Rendered page images:

****

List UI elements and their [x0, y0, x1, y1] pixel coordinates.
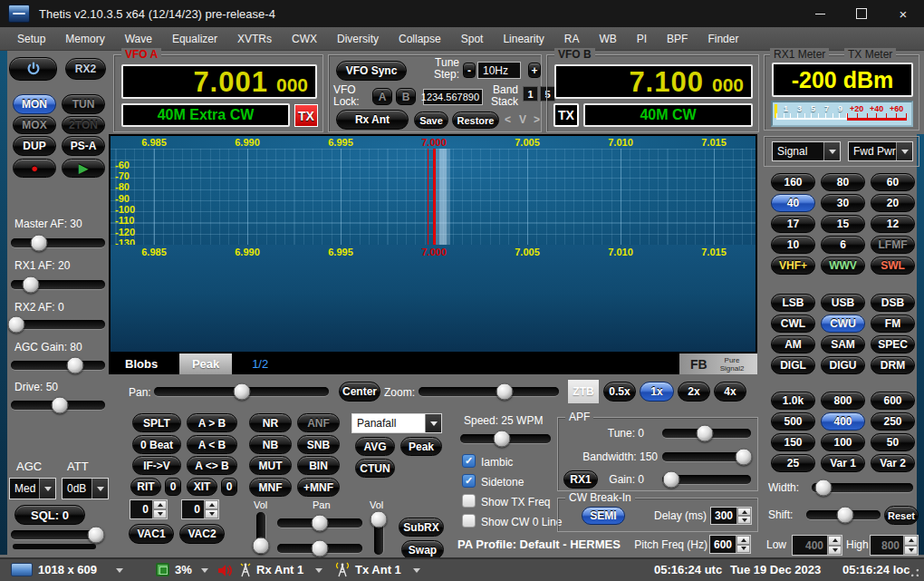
- spin-down-icon[interactable]: [153, 509, 167, 518]
- dropdown-arrow-icon[interactable]: [201, 568, 208, 573]
- apf-bandwidth-slider[interactable]: [662, 452, 751, 461]
- band-80-button[interactable]: 80: [821, 173, 865, 191]
- band-160-button[interactable]: 160: [771, 173, 815, 191]
- sidetone-checkbox[interactable]: ✓: [462, 474, 476, 488]
- nr-button[interactable]: NR: [249, 413, 292, 432]
- vfo-lock-a-button[interactable]: A: [372, 88, 392, 105]
- band-6-button[interactable]: 6: [821, 236, 865, 254]
- spin-down-icon[interactable]: [737, 516, 751, 524]
- filter-400-button[interactable]: 400: [821, 412, 865, 431]
- agc-gain-slider[interactable]: [11, 361, 105, 370]
- mnf-button[interactable]: MNF: [249, 478, 292, 497]
- filter-500-button[interactable]: 500: [771, 412, 815, 431]
- dropdown-arrow-icon[interactable]: [91, 479, 108, 499]
- menu-xvtrs[interactable]: XVTRs: [227, 27, 282, 51]
- dropdown-arrow-icon[interactable]: [413, 568, 420, 573]
- peak-display-button[interactable]: Peak: [400, 437, 442, 456]
- band-vhf-button[interactable]: VHF+: [771, 257, 815, 275]
- rit-button[interactable]: RIT: [130, 478, 161, 496]
- menu-setup[interactable]: Setup: [7, 27, 55, 51]
- resize-grip[interactable]: [909, 566, 921, 579]
- tx-ant-label[interactable]: Tx Ant 1: [355, 563, 401, 576]
- two-tone-button[interactable]: 2TON: [62, 116, 105, 134]
- peak-button[interactable]: Peak: [179, 353, 232, 374]
- filter-600-button[interactable]: 600: [871, 392, 915, 410]
- filter-250-button[interactable]: 250: [871, 412, 915, 431]
- zoom-2x-button[interactable]: 2x: [678, 382, 710, 402]
- subrx-button[interactable]: SubRX: [399, 518, 444, 537]
- shift-reset-button[interactable]: Reset: [884, 506, 919, 525]
- mode-cwu-button[interactable]: CWU: [821, 315, 865, 333]
- pan-slider[interactable]: [154, 387, 329, 396]
- filter-low-spinner[interactable]: 400: [792, 535, 842, 556]
- psa-button[interactable]: PS-A: [62, 136, 105, 156]
- mode-digl-button[interactable]: DIGL: [771, 356, 815, 374]
- slider-thumb[interactable]: [371, 511, 388, 528]
- apf-rx1-button[interactable]: RX1: [563, 470, 598, 489]
- menu-ra[interactable]: RA: [554, 27, 590, 51]
- slider-thumb[interactable]: [31, 235, 48, 252]
- a-to-b-button[interactable]: A > B: [187, 413, 237, 432]
- mox-button[interactable]: MOX: [13, 116, 56, 134]
- vfo-b-tx-button[interactable]: TX: [553, 103, 579, 127]
- rx-meter-mode-select[interactable]: Signal: [772, 141, 841, 161]
- save-button[interactable]: Save: [414, 111, 448, 129]
- mode-fm-button[interactable]: FM: [871, 315, 915, 333]
- slider-thumb[interactable]: [736, 449, 753, 466]
- bin-button[interactable]: BIN: [297, 456, 340, 475]
- subrx-pan-slider[interactable]: [277, 544, 362, 553]
- slider-thumb[interactable]: [8, 316, 25, 334]
- width-slider[interactable]: [812, 483, 913, 492]
- master-af-slider[interactable]: [11, 238, 105, 247]
- mute-button[interactable]: MUT: [249, 456, 292, 475]
- spin-up-icon[interactable]: [736, 536, 750, 545]
- filter-150-button[interactable]: 150: [771, 433, 815, 451]
- plus-mnf-button[interactable]: +MNF: [297, 478, 340, 497]
- frequency-entry-field[interactable]: 1234.567890: [423, 89, 483, 105]
- mode-spec-button[interactable]: SPEC: [871, 335, 915, 353]
- band-lfmf-button[interactable]: LFMF: [871, 236, 915, 254]
- pure-signal-label[interactable]: PureSignal2: [720, 356, 745, 373]
- spin-down-icon[interactable]: [904, 546, 918, 556]
- dup-button[interactable]: DUP: [13, 136, 56, 156]
- filter-var1-button[interactable]: Var 1: [821, 454, 865, 472]
- menu-collapse[interactable]: Collapse: [389, 27, 451, 51]
- mode-drm-button[interactable]: DRM: [871, 356, 915, 374]
- mode-dsb-button[interactable]: DSB: [871, 294, 915, 312]
- show-tx-freq-checkbox[interactable]: [462, 494, 476, 508]
- semi-breakin-button[interactable]: SEMI: [582, 507, 625, 525]
- tx-meter-mode-select[interactable]: Fwd Pwr: [848, 141, 913, 161]
- band-12-button[interactable]: 12: [871, 215, 915, 233]
- avg-button[interactable]: AVG: [355, 437, 395, 456]
- vfo-sync-button[interactable]: VFO Sync: [336, 61, 407, 81]
- menu-wb[interactable]: WB: [589, 27, 626, 51]
- center-button[interactable]: Center: [339, 382, 380, 402]
- dropdown-arrow-icon[interactable]: [425, 414, 441, 432]
- band-60-button[interactable]: 60: [871, 173, 915, 191]
- spin-down-icon[interactable]: [736, 545, 750, 554]
- tun-button[interactable]: TUN: [62, 94, 105, 114]
- mode-lsb-button[interactable]: LSB: [771, 294, 815, 312]
- slider-thumb[interactable]: [66, 357, 83, 374]
- slider-thumb[interactable]: [496, 383, 513, 401]
- menu-pi[interactable]: PI: [627, 27, 657, 51]
- waterfall-display[interactable]: 6.985 6.990 6.995 7.000 7.005 7.010 7.01…: [111, 245, 756, 352]
- dropdown-arrow-icon[interactable]: [116, 568, 123, 573]
- spin-up-icon[interactable]: [153, 500, 167, 509]
- swap-button[interactable]: Swap: [401, 540, 444, 559]
- slider-thumb[interactable]: [697, 425, 714, 442]
- display-mode-select[interactable]: Panafall: [351, 413, 442, 433]
- vac1-button[interactable]: VAC1: [129, 524, 174, 544]
- slider-thumb[interactable]: [312, 540, 329, 557]
- band-swl-button[interactable]: SWL: [871, 257, 915, 275]
- vfo-b-frequency[interactable]: 7.100 000: [554, 64, 753, 99]
- slider-thumb[interactable]: [494, 431, 511, 448]
- menu-wave[interactable]: Wave: [115, 27, 162, 51]
- nb-button[interactable]: NB: [249, 435, 292, 454]
- close-button[interactable]: ×: [882, 0, 924, 27]
- record-button[interactable]: ●: [13, 159, 56, 178]
- minimize-button[interactable]: [799, 0, 841, 27]
- apf-gain-slider[interactable]: [662, 475, 751, 484]
- band-v-button[interactable]: V: [519, 113, 526, 126]
- band-17-button[interactable]: 17: [771, 215, 815, 233]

****

◆ **PROBLEM REQUIREMENTS**: Since the pictures don't belong in the copy, copy only the rest of the entries above exactly.

◆ **ANSWER FOR THE TASK**:
List UI elements and their [x0, y0, x1, y1] pixel coordinates.
- spin-down-icon[interactable]: [153, 509, 167, 518]
- dropdown-arrow-icon[interactable]: [201, 568, 208, 573]
- apf-bandwidth-slider[interactable]: [662, 452, 751, 461]
- band-80-button[interactable]: 80: [821, 173, 865, 191]
- band-160-button[interactable]: 160: [771, 173, 815, 191]
- sidetone-checkbox[interactable]: ✓: [462, 474, 476, 488]
- nr-button[interactable]: NR: [249, 413, 292, 432]
- vfo-lock-a-button[interactable]: A: [372, 88, 392, 105]
- band-6-button[interactable]: 6: [821, 236, 865, 254]
- spin-down-icon[interactable]: [737, 516, 751, 524]
- filter-400-button[interactable]: 400: [821, 412, 865, 431]
- agc-gain-slider[interactable]: [11, 361, 105, 370]
- mnf-button[interactable]: MNF: [249, 478, 292, 497]
- filter-500-button[interactable]: 500: [771, 412, 815, 431]
- dropdown-arrow-icon[interactable]: [91, 479, 108, 499]
- menu-xvtrs[interactable]: XVTRs: [227, 27, 282, 51]
- dropdown-arrow-icon[interactable]: [413, 568, 420, 573]
- peak-display-button[interactable]: Peak: [400, 437, 442, 456]
- band-vhf-button[interactable]: VHF+: [771, 257, 815, 275]
- rit-button[interactable]: RIT: [130, 478, 161, 496]
- menu-setup[interactable]: Setup: [7, 27, 55, 51]
- resize-grip[interactable]: [909, 566, 921, 579]
- tx-ant-label[interactable]: Tx Ant 1: [355, 563, 401, 576]
- two-tone-button[interactable]: 2TON: [62, 116, 105, 134]
- peak-button[interactable]: Peak: [179, 353, 232, 374]
- filter-600-button[interactable]: 600: [871, 392, 915, 410]
- filter-250-button[interactable]: 250: [871, 412, 915, 431]
- zoom-2x-button[interactable]: 2x: [678, 382, 710, 402]
- subrx-button[interactable]: SubRX: [399, 518, 444, 537]
- shift-reset-button[interactable]: Reset: [884, 506, 919, 525]
- mode-cwu-button[interactable]: CWU: [821, 315, 865, 333]
- pan-slider[interactable]: [154, 387, 329, 396]
- filter-low-spinner[interactable]: 400: [792, 535, 842, 556]
- psa-button[interactable]: PS-A: [62, 136, 105, 156]
- mode-digl-button[interactable]: DIGL: [771, 356, 815, 374]
- slider-thumb[interactable]: [371, 511, 388, 528]
- apf-rx1-button[interactable]: RX1: [563, 470, 598, 489]
- menu-ra[interactable]: RA: [554, 27, 590, 51]
- slider-thumb[interactable]: [31, 235, 48, 252]
- a-to-b-button[interactable]: A > B: [187, 413, 237, 432]
- mox-button[interactable]: MOX: [13, 116, 56, 134]
- vfo-b-tx-button[interactable]: TX: [553, 103, 579, 127]
- rx-meter-mode-select[interactable]: Signal: [772, 141, 841, 161]
- save-button[interactable]: Save: [414, 111, 448, 129]
- mode-fm-button[interactable]: FM: [871, 315, 915, 333]
- slider-thumb[interactable]: [736, 449, 753, 466]
- bin-button[interactable]: BIN: [297, 456, 340, 475]
- subrx-pan-slider[interactable]: [277, 544, 362, 553]
- slider-thumb[interactable]: [8, 316, 25, 334]
- width-slider[interactable]: [812, 483, 913, 492]
- master-af-slider[interactable]: [11, 238, 105, 247]
- mute-button[interactable]: MUT: [249, 456, 292, 475]
- spin-up-icon[interactable]: [736, 536, 750, 545]
- filter-150-button[interactable]: 150: [771, 433, 815, 451]
- plus-mnf-button[interactable]: +MNF: [297, 478, 340, 497]
- frequency-entry-field[interactable]: 1234.567890: [423, 89, 483, 105]
- mode-spec-button[interactable]: SPEC: [871, 335, 915, 353]
- band-lfmf-button[interactable]: LFMF: [871, 236, 915, 254]
- pure-signal-label[interactable]: PureSignal2: [720, 356, 745, 373]
- spin-down-icon[interactable]: [904, 546, 918, 556]
- dup-button[interactable]: DUP: [13, 136, 56, 156]
- filter-var1-button[interactable]: Var 1: [821, 454, 865, 472]
- menu-collapse[interactable]: Collapse: [389, 27, 451, 51]
- mode-drm-button[interactable]: DRM: [871, 356, 915, 374]
- mode-dsb-button[interactable]: DSB: [871, 294, 915, 312]
- show-tx-freq-checkbox[interactable]: [462, 494, 476, 508]
- semi-breakin-button[interactable]: SEMI: [582, 507, 625, 525]
- tx-meter-mode-select[interactable]: Fwd Pwr: [848, 141, 913, 161]
- band-12-button[interactable]: 12: [871, 215, 915, 233]
- avg-button[interactable]: AVG: [355, 437, 395, 456]
- vfo-sync-button[interactable]: VFO Sync: [336, 61, 407, 81]
- menu-wb[interactable]: WB: [589, 27, 626, 51]
- center-button[interactable]: Center: [339, 382, 380, 402]
- dropdown-arrow-icon[interactable]: [425, 414, 441, 432]
- band-60-button[interactable]: 60: [871, 173, 915, 191]
- spin-down-icon[interactable]: [736, 545, 750, 554]
- tun-button[interactable]: TUN: [62, 94, 105, 114]
- mode-lsb-button[interactable]: LSB: [771, 294, 815, 312]
- slider-thumb[interactable]: [66, 357, 83, 374]
- slider-thumb[interactable]: [496, 383, 513, 401]
- menu-pi[interactable]: PI: [627, 27, 657, 51]
- waterfall-display[interactable]: 6.985 6.990 6.995 7.000 7.005 7.010 7.01…: [111, 245, 756, 352]
- dropdown-arrow-icon[interactable]: [116, 568, 123, 573]
- spin-up-icon[interactable]: [153, 500, 167, 509]
- swap-button[interactable]: Swap: [401, 540, 444, 559]
- slider-thumb[interactable]: [697, 425, 714, 442]
- display-mode-select[interactable]: Panafall: [351, 413, 442, 433]
- vac1-button[interactable]: VAC1: [129, 524, 174, 544]
- slider-thumb[interactable]: [312, 540, 329, 557]
- band-swl-button[interactable]: SWL: [871, 257, 915, 275]
- vfo-b-frequency[interactable]: 7.100 000: [554, 64, 753, 99]
- slider-thumb[interactable]: [494, 431, 511, 448]
- menu-wave[interactable]: Wave: [115, 27, 162, 51]
- nb-button[interactable]: NB: [249, 435, 292, 454]
- close-button[interactable]: ×: [882, 0, 924, 27]
- record-button[interactable]: ●: [13, 159, 56, 178]
- minimize-button[interactable]: [799, 0, 841, 27]
- apf-gain-slider[interactable]: [662, 475, 751, 484]
- band-v-button[interactable]: V: [519, 113, 526, 126]
- band-17-button[interactable]: 17: [771, 215, 815, 233]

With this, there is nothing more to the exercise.